------ LISTED ENTRIES

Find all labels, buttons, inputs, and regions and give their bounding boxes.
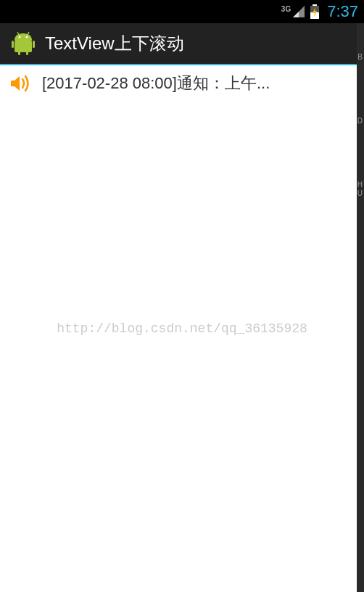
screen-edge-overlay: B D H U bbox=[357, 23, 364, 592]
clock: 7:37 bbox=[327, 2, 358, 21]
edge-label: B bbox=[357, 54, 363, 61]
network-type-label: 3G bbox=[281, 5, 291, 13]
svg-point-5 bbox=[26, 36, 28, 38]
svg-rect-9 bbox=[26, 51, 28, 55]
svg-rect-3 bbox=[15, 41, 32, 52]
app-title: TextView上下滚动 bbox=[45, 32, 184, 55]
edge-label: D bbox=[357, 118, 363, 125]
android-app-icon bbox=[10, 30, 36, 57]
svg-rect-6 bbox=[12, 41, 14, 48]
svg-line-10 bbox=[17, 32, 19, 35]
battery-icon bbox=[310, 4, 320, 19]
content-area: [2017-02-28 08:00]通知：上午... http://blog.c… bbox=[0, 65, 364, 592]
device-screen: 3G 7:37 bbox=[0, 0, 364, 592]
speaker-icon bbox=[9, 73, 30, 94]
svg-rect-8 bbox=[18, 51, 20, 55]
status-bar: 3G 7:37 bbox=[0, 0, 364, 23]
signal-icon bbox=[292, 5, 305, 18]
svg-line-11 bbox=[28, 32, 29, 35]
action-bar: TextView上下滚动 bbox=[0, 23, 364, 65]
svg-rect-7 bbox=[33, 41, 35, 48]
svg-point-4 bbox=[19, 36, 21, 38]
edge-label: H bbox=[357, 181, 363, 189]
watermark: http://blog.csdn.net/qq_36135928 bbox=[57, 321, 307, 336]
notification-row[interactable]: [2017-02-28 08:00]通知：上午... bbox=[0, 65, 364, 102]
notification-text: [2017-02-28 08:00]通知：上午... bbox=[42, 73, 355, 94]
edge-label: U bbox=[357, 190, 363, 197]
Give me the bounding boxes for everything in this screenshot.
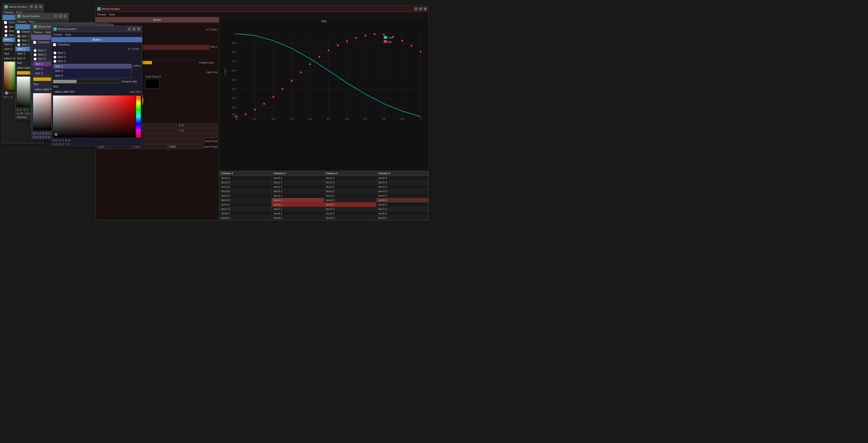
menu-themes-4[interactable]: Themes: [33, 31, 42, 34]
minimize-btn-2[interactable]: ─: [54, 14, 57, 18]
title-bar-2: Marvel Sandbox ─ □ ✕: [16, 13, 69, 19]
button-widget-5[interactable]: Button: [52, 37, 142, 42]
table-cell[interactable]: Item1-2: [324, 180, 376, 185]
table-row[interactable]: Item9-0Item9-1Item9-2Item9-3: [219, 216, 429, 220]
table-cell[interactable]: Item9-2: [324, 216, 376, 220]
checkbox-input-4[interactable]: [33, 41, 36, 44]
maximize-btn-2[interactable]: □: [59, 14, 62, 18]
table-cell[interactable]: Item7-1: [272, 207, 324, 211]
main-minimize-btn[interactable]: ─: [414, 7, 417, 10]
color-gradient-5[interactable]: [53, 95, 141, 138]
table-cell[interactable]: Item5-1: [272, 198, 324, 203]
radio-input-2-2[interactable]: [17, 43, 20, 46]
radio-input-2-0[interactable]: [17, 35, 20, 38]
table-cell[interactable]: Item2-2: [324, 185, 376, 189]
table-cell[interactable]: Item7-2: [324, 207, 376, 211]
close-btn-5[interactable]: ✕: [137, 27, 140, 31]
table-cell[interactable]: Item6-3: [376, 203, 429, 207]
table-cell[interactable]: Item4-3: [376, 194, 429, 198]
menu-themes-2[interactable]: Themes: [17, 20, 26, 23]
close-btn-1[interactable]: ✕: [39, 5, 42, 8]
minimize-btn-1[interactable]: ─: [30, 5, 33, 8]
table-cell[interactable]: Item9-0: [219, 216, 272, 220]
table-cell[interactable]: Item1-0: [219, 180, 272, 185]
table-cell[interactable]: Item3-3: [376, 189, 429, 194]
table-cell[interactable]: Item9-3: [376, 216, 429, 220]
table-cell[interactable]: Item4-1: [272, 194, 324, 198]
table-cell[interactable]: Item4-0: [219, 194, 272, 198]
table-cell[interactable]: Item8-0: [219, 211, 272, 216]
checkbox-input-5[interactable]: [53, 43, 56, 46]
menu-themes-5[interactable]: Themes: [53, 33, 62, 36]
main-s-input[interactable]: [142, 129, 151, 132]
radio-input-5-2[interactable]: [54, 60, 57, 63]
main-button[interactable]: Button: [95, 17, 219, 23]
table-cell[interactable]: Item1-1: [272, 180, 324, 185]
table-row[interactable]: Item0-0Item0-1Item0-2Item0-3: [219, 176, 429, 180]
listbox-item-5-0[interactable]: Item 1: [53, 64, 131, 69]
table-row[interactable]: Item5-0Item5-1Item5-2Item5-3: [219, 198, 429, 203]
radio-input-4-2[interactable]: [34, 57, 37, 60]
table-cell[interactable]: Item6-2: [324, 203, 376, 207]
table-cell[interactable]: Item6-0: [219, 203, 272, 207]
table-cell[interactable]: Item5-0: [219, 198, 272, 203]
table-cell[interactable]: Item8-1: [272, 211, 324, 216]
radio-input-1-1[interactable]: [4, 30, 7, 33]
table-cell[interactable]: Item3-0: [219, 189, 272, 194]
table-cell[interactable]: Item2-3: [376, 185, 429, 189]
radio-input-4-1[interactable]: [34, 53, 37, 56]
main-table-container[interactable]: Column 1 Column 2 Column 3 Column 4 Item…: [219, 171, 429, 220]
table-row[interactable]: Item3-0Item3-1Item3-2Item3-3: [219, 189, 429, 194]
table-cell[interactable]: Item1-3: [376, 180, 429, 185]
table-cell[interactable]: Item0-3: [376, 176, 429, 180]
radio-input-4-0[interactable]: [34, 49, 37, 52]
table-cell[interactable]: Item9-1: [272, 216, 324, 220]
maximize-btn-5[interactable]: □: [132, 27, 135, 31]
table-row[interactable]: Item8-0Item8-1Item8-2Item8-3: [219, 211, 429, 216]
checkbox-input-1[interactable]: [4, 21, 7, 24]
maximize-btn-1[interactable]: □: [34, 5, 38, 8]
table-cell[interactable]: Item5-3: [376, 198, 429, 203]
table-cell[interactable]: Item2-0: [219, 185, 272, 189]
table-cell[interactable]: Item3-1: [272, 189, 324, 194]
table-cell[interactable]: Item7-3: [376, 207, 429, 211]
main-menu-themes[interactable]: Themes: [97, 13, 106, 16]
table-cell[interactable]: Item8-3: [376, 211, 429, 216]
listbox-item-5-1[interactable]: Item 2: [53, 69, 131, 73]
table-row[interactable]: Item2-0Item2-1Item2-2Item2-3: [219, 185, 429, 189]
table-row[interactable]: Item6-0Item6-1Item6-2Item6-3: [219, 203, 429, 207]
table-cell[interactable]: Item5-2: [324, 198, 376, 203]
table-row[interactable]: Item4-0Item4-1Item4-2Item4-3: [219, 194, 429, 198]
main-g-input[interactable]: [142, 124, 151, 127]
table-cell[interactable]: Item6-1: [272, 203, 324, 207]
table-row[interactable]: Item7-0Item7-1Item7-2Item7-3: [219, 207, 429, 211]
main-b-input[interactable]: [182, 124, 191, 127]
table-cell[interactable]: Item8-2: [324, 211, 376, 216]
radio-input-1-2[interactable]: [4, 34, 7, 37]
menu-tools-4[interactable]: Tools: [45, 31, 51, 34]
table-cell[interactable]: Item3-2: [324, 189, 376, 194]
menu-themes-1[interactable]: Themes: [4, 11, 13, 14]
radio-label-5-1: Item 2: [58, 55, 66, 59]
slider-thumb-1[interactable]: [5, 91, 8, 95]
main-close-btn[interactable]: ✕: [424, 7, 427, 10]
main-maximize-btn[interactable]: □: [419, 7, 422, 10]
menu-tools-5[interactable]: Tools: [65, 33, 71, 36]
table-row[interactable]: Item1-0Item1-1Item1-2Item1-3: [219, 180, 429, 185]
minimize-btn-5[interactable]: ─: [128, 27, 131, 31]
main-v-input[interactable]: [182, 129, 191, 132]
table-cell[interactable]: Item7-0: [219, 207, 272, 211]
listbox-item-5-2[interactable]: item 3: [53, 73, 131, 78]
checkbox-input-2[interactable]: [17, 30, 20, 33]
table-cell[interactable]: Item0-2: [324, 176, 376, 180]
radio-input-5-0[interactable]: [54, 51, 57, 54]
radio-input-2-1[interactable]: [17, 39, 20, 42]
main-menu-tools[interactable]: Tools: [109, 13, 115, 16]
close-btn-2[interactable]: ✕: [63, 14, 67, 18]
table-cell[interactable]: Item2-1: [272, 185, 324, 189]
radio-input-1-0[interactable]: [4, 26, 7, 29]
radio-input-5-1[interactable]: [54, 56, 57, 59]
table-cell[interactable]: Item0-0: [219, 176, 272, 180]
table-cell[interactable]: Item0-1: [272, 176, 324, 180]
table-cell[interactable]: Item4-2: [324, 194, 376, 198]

------------
------ LISTED ENTRIES

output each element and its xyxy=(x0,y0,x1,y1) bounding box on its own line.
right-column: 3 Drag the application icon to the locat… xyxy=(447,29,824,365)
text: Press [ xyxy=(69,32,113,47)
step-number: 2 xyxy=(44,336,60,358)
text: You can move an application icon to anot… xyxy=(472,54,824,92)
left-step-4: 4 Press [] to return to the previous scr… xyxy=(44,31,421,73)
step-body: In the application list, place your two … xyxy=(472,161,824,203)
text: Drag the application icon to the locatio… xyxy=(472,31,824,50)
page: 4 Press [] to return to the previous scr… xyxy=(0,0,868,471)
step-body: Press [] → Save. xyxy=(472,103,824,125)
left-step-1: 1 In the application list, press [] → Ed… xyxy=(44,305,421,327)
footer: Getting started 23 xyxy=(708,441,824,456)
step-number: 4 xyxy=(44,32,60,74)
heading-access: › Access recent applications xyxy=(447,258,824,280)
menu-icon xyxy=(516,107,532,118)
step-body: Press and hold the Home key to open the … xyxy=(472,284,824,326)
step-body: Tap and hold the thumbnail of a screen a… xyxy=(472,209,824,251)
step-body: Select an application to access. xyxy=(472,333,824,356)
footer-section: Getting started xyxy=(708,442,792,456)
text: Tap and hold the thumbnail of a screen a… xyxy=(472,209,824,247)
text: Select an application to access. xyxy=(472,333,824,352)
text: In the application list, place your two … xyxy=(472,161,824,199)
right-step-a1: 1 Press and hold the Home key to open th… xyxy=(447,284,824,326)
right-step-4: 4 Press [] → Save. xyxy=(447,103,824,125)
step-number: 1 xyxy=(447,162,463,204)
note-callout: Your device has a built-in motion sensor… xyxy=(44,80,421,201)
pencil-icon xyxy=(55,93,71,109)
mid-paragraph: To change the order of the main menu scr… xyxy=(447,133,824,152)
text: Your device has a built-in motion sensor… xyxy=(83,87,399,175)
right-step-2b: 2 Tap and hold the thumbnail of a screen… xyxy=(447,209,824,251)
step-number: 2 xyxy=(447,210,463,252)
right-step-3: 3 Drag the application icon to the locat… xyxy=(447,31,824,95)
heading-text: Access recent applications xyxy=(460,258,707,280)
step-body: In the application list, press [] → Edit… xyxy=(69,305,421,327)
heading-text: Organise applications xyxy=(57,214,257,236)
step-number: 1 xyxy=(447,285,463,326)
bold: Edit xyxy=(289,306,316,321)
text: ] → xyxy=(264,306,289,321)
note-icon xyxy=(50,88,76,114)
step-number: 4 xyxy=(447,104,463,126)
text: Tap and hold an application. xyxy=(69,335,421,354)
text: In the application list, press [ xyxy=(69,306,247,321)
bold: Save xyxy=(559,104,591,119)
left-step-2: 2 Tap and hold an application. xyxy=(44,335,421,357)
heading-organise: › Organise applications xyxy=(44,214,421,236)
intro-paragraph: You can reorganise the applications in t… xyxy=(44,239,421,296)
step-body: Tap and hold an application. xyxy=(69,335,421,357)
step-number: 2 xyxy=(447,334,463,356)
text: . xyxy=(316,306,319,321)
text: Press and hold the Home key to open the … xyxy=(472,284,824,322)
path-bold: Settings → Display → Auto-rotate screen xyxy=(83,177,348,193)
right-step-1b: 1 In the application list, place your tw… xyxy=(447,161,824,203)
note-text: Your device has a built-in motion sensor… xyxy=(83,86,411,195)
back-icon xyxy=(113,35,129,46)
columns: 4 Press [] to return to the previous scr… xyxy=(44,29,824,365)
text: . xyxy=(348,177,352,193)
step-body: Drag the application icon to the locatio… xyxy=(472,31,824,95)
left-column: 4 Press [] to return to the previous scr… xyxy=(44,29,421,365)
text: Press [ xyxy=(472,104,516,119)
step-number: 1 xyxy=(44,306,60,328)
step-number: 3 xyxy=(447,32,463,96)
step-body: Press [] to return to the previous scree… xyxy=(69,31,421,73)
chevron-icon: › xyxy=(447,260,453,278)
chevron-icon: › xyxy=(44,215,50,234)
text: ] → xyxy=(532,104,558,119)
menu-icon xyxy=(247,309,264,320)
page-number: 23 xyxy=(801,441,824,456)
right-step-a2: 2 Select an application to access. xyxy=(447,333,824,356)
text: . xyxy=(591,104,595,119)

------------

* HOW TO COMPLETE THIS TASK *
Copy out every line of the data that includes the word "note".

* RESPONSE BOX *
note-callout: Your device has a built-in motion sensor… xyxy=(44,80,421,201)
note-icon xyxy=(50,88,76,114)
note-text: Your device has a built-in motion sensor… xyxy=(83,86,411,195)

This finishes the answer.